## [Exercise goal]
Return each line of the records below in which the string "Voicemail" turns up.

## [Records to use]
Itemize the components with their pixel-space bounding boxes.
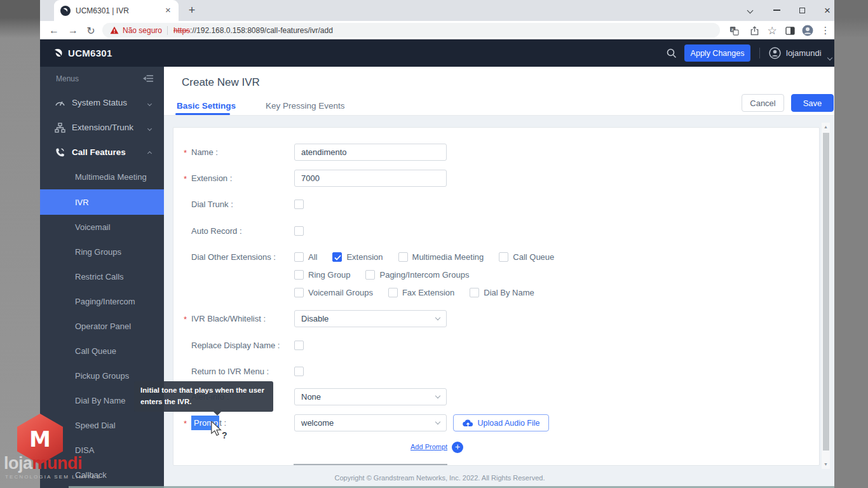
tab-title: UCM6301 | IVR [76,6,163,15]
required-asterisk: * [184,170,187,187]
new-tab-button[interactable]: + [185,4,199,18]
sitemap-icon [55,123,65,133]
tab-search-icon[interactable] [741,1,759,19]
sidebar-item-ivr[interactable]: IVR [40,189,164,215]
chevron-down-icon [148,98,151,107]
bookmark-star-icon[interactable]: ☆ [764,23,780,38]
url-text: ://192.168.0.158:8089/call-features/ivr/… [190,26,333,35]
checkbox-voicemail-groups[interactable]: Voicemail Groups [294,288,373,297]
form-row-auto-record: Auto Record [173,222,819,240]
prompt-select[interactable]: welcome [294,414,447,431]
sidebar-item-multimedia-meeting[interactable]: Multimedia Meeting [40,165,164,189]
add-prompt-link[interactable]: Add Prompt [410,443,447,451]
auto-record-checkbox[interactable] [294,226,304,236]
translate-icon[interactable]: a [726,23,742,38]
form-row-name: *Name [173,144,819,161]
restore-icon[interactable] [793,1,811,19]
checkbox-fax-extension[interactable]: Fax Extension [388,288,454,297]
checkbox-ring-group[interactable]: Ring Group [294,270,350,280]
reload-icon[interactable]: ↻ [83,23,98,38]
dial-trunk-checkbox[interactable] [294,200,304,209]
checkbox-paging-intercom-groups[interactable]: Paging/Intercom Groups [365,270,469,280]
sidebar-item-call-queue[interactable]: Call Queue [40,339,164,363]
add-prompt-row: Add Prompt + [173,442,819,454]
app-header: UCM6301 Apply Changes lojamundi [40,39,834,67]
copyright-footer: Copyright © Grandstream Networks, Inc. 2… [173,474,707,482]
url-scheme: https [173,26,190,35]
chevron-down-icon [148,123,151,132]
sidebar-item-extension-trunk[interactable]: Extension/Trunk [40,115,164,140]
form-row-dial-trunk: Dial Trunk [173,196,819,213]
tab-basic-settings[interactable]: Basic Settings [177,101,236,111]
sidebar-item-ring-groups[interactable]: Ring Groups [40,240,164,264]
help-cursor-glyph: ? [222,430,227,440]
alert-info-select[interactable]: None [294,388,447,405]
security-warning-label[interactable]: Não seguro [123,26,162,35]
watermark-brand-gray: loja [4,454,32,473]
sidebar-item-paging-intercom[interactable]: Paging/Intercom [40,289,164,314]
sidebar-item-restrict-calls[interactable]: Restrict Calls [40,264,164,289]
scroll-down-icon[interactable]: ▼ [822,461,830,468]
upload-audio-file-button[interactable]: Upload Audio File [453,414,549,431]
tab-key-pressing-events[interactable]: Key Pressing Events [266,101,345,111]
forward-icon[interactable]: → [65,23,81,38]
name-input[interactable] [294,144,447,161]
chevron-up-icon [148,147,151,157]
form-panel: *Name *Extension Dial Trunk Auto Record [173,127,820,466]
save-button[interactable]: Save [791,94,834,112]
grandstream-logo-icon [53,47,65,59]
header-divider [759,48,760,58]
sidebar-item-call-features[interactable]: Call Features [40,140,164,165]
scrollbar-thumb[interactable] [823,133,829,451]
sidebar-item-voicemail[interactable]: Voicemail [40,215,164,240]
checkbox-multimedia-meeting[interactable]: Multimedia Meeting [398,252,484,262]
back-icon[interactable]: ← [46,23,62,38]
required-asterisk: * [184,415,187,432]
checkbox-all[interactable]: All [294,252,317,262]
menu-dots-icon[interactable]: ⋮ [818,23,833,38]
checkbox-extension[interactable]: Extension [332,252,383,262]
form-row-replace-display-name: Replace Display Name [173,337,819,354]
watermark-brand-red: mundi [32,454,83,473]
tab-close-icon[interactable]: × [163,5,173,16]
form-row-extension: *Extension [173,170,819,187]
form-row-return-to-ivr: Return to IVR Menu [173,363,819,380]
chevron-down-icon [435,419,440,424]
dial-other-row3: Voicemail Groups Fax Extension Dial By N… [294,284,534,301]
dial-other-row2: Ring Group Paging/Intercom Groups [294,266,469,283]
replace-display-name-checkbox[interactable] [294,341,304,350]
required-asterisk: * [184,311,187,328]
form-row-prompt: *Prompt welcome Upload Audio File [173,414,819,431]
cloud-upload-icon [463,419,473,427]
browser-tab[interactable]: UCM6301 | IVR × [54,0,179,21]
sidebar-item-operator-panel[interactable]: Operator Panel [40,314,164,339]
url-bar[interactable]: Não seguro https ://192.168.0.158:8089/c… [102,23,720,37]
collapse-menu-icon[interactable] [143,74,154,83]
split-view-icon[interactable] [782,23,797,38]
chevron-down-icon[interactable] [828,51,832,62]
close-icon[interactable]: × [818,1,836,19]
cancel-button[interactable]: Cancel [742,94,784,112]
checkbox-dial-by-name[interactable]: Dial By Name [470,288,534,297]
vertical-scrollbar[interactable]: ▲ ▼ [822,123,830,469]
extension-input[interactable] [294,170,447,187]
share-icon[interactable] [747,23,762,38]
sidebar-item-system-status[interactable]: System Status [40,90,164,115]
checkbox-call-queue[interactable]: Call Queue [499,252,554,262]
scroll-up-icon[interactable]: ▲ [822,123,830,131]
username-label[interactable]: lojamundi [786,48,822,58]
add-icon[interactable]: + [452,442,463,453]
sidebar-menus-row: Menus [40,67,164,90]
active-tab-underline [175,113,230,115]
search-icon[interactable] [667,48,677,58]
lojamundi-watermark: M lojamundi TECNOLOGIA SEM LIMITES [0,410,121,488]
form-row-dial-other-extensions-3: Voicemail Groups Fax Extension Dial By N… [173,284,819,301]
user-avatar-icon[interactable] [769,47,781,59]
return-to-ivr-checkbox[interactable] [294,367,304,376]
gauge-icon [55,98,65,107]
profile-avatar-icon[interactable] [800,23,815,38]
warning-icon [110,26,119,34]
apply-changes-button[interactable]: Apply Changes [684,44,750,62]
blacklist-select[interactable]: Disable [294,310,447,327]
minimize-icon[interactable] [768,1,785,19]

## [Output for this task]
checkbox-voicemail-groups[interactable]: Voicemail Groups [294,288,373,297]
sidebar-item-voicemail[interactable]: Voicemail [40,215,164,240]
dial-other-row3: Voicemail Groups Fax Extension Dial By N… [294,284,534,301]
form-row-dial-other-extensions-3: Voicemail Groups Fax Extension Dial By N… [173,284,819,301]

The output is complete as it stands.